Though Singapore recently passed a budget full of handouts, most residents think it hasn’t handled inflation well, according to a poll by Blackbox Research. Its approach to housing costs are at the top of the grievances list. A YouGov poll in December found that two-thirds of respondents say the government should place greater focus on housing affordability.
“The PAP still have a lot to do in terms of assuring Singaporeans that Singapore remains a very good place to live, work and to raise a family – and that the Singapore dream is still very much alive,” says Eugene Tan, a political analyst and law professor at Singapore Management University.
The soaring home prices partly stem from a broader supply shortage after construction ground to a halt during the pandemic. While the government has since pledged to speed up new developments, other attempts to solve the problem have been met with mixed reactions.
Opposition legislators were critical of a housing grant increase this year, saying it would set Singapore off on a continuous price spiral. Others complained the policy disproportionately benefits couples. A new pilot program offering hostel-like public housing for low-income singles was likened on social media to prisons.
Sonam, the tech worker, would like to see the government lower the HDB age requirement for singles. A Workers’ Party legislator last year proposed dropping it to 28.
The housing market may soon cool as new units come online, with almost 40,000 public and private completions due this year alone.

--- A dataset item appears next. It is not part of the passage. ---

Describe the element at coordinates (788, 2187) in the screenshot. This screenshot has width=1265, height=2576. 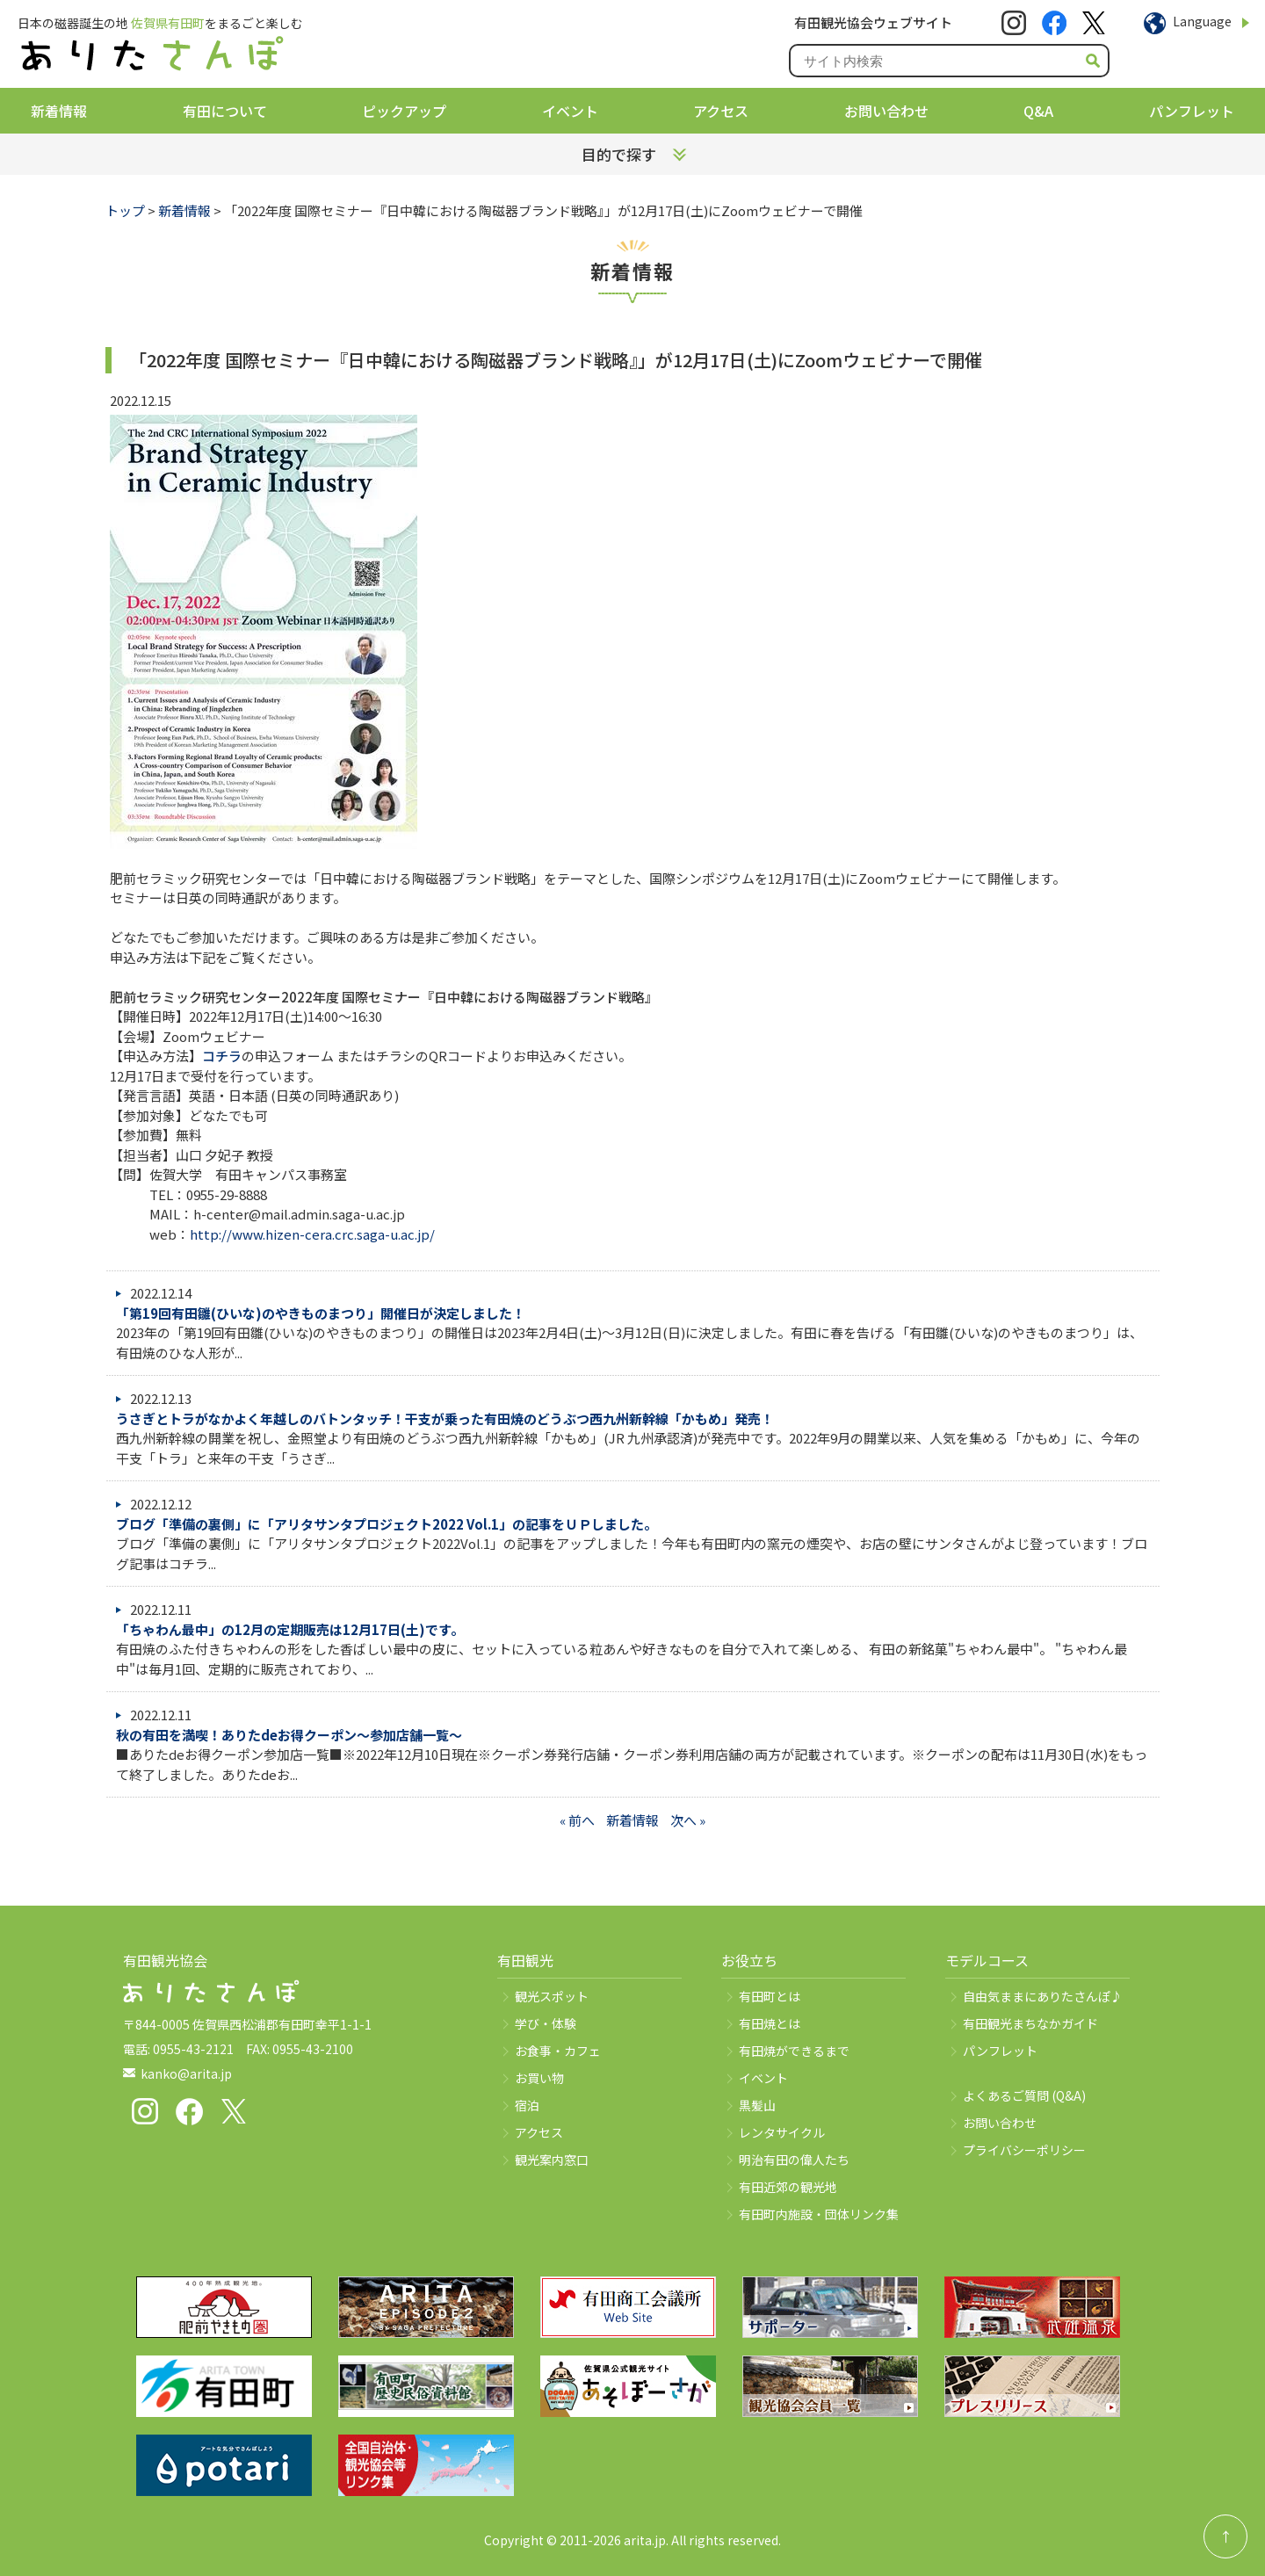
I see `有田近郊の観光地` at that location.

Prices in the private market are expected to rise about 2 per cent to 3 per cent in 2024, only slightly higher than the pre-pandemic rate of 1.3 per cent, says Wong Xian Yang, Cushman & Wakefield’s head of research for Singapore and South-East Asia.
Even with the latest stamp duty increase, Sonam remains unconvinced.
“It still doesn’t take away the lack of housing,” she says. “It still doesn’t take away that our only option now is to buy a shoebox at a crazy price or rent.”